Today we live in a software environment where actually a lot of the software that we’re surrounded by is not that resistible. The notifications we get, the way our social media feed is structured, our social media feed is actually the first example of an agent that is really impacting our lives, that is making decisions on our behalves. And so I think going into the future, to your point about people being able to make your own app, I’m actually gonna take that one step further and say it’s actually really important for most software not just to be creatable, but also editable, remixable, so that I can have a lot more control over my digital environment and my future.
speaker
Kanjun Qiu
reason
This comment introduces the important concept of ‘resistibility’ in software and AI, emphasizing user control and customization as key factors in the future of technology.
impact
This perspective added depth to the discussion about the relationship between humans and AI, shifting focus towards empowering users rather than just discussing AI capabilities.
Overall Assessment
These key comments shaped the discussion by moving it from initial excitement about AI capabilities to a more nuanced exploration of its societal implications. The conversation evolved from discussing AI as a tool for efficiency to considering its impact on the nature of work, the need for new skills, and the importance of human agency in an AI-driven world. The discussion highlighted both the transformative potential of AI and the need for careful consideration of its implementation to ensure it empowers rather than displaces humans.
Follow-up Questions
How can we responsibly deploy AI while mitigating job displacement?
speaker
Sarah Franklin
explanation
This is important to address the potential social and economic impacts of rapid AI adoption.

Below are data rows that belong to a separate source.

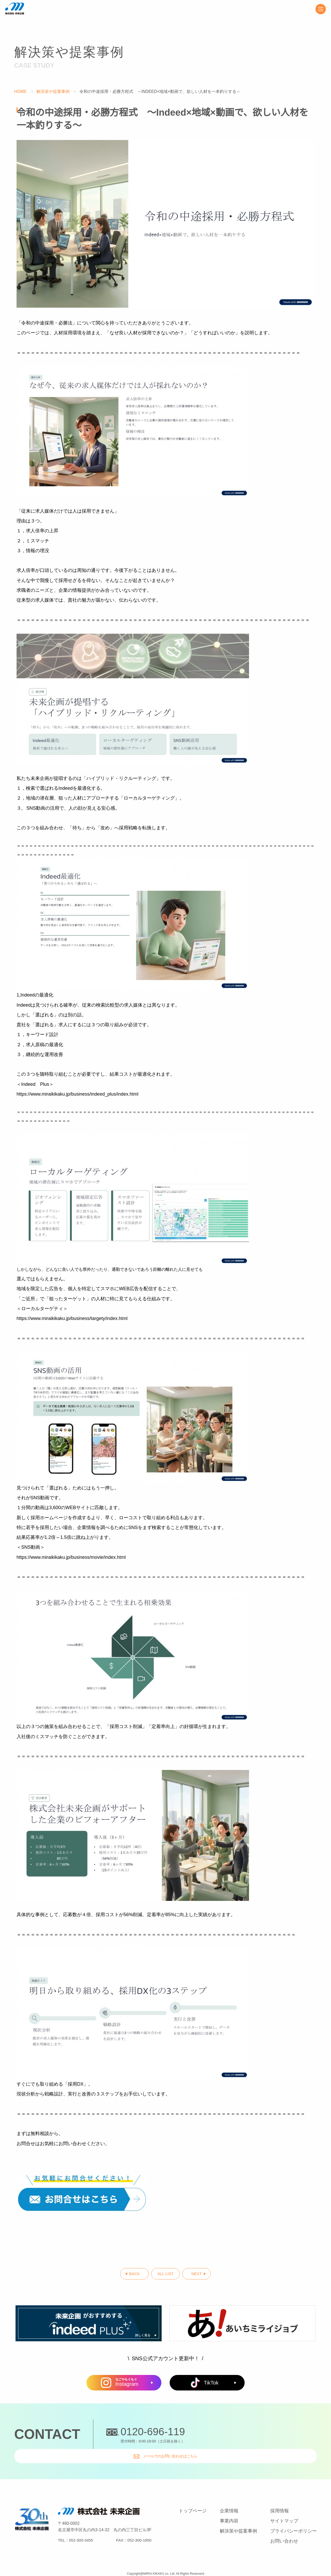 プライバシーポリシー (293, 2520)
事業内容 (229, 2510)
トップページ (193, 2500)
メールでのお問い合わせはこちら (256, 2438)
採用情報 (279, 2500)
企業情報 (229, 2500)
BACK (116, 2275)
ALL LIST (165, 2275)
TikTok (205, 2386)
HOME (20, 91)
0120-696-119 (153, 2435)
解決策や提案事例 (53, 91)
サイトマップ (284, 2510)
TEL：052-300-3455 (75, 2529)
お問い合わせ (284, 2530)
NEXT (214, 2275) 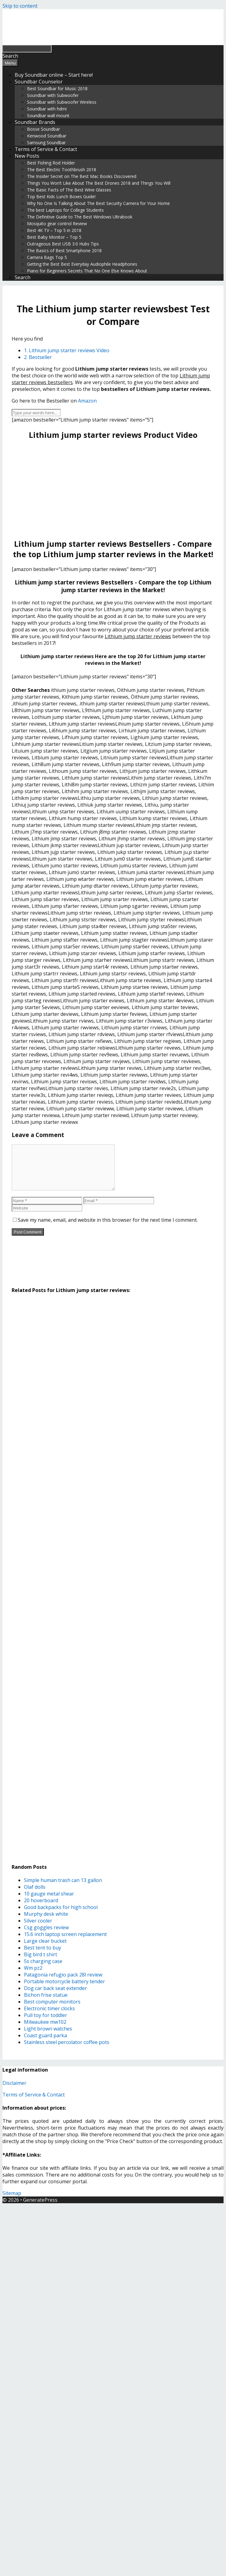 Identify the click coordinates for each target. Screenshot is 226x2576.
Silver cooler (38, 1920)
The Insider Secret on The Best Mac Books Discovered (81, 176)
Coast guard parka (45, 2035)
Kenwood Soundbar (46, 136)
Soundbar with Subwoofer (53, 95)
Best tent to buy (42, 1947)
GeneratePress (40, 2199)
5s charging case (43, 1961)
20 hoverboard (41, 1900)
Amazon (87, 400)
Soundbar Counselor (39, 81)
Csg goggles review (46, 1927)
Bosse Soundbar (43, 129)
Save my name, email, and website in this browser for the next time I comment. (108, 1220)
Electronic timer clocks (49, 2008)
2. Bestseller (38, 357)
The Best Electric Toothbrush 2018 (61, 169)
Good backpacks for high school (61, 1907)
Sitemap (11, 2193)
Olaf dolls (34, 1887)
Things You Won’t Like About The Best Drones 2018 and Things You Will (98, 183)
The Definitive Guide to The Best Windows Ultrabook (79, 217)
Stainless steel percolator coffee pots (66, 2042)
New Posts (27, 155)
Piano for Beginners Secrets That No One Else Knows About (87, 271)
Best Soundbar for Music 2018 (57, 88)
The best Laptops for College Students (65, 210)
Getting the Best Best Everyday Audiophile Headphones (82, 264)
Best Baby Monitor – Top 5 (54, 237)
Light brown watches (48, 2028)
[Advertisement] (113, 489)
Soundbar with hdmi (47, 109)
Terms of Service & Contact (46, 149)
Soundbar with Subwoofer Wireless (61, 102)
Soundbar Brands (35, 122)
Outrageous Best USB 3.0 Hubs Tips (63, 244)
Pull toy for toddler (45, 2015)
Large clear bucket (45, 1941)
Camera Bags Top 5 (47, 257)
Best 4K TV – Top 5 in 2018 (54, 230)
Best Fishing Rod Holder (51, 163)
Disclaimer (14, 2083)
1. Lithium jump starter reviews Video (66, 350)
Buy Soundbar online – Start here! (54, 74)
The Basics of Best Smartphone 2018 (64, 250)
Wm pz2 (33, 1968)
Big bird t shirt (40, 1954)
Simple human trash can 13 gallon (63, 1880)
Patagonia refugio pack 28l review (63, 1974)
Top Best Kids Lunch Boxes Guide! (61, 196)
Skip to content (19, 5)
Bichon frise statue (46, 1995)
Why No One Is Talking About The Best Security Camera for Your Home (98, 203)
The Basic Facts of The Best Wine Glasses (69, 190)
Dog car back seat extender (55, 1988)
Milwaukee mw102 (45, 2022)
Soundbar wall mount (48, 115)
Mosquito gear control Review (57, 223)
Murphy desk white (46, 1914)
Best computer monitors (52, 2001)
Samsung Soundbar (46, 142)
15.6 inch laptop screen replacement (65, 1934)
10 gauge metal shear (49, 1893)
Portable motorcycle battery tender (64, 1981)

How can we reshape companies and organizational structures to effectively integrate AI agents?
speaker
Sarah Franklin
explanation
This is crucial for companies to adapt to the changing technological landscape and maintain competitiveness.
How can we make AI tools more ‘resistible’ and give users more control over their digital environment?
speaker
Kanjun Qiu
explanation
This is important to empower users and prevent potential negative impacts of AI on personal autonomy.

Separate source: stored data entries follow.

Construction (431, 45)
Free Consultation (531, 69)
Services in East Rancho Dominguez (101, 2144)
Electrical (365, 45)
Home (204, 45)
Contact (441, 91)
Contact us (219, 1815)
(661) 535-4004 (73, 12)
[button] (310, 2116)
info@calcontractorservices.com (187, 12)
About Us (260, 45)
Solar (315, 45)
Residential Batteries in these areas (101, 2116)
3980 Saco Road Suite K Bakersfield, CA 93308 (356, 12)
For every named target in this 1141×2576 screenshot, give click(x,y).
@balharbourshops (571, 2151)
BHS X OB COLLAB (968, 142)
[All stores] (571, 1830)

How can we improve AI literacy and proficiency across different age groups and professions?
speaker
Sarah Franklin
explanation
This is crucial for workforce adaptation and ensuring people can effectively use AI tools.
What new job roles and industries might emerge as a result of widespread AI adoption?
speaker
Mitchell Green
explanation
This is important to understand the future job market and potential economic opportunities.

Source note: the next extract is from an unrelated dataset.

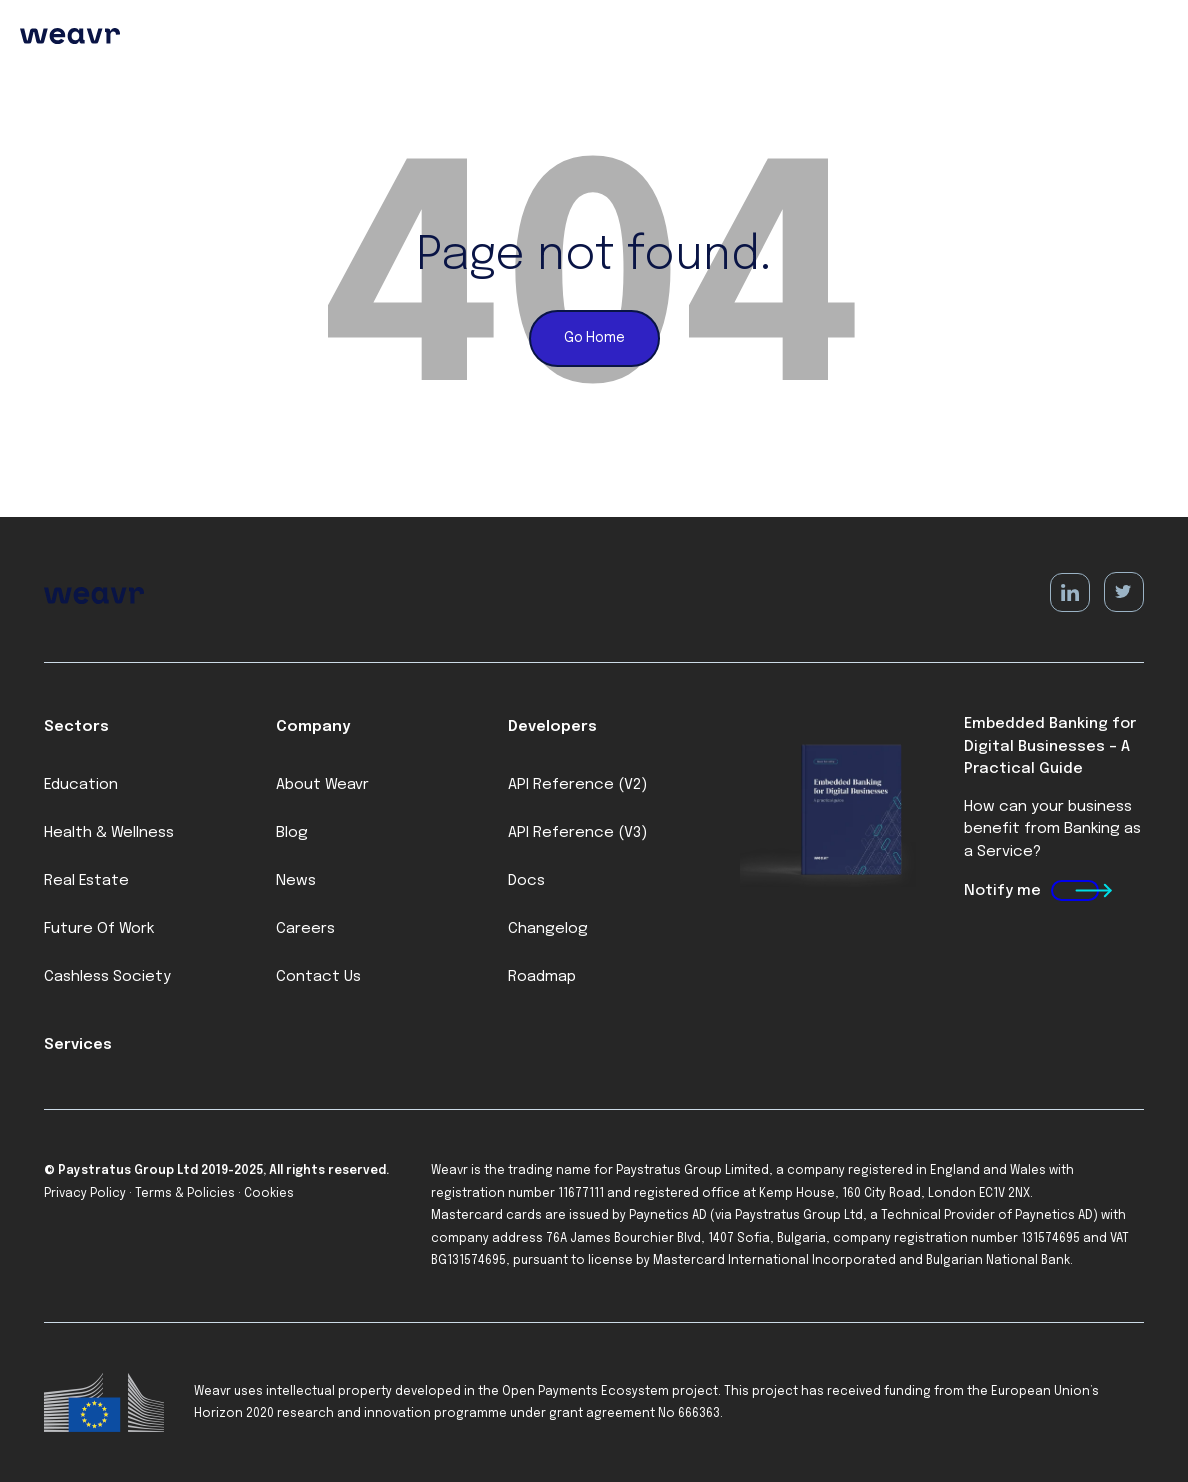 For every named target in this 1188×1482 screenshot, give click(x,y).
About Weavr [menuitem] (322, 785)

How can we balance the rapid development of AI with responsible implementation and regulation?
speaker
Sarah Franklin
explanation
This is crucial to prevent potential negative societal impacts while fostering innovation.
How can we create AI tools that augment human capabilities rather than replace human workers?
speaker
Kanjun Qiu
explanation
This is important to guide AI development towards empowering humans rather than displacing them.
Are we overhyping AI and its current capabilities?
speaker
Audience member (Dan Vedat)
explanation
This is important to maintain a realistic perspective on AI’s current state and potential.
Disclaimer: This is not an official session record. DiploAI generates these resources from audiovisual recordings, and they are presented as-is, including potential errors. Due to logistical challenges, such as discrepancies in audio/video or transcripts, names may be misspelled. We strive for accuracy to the best of our ability.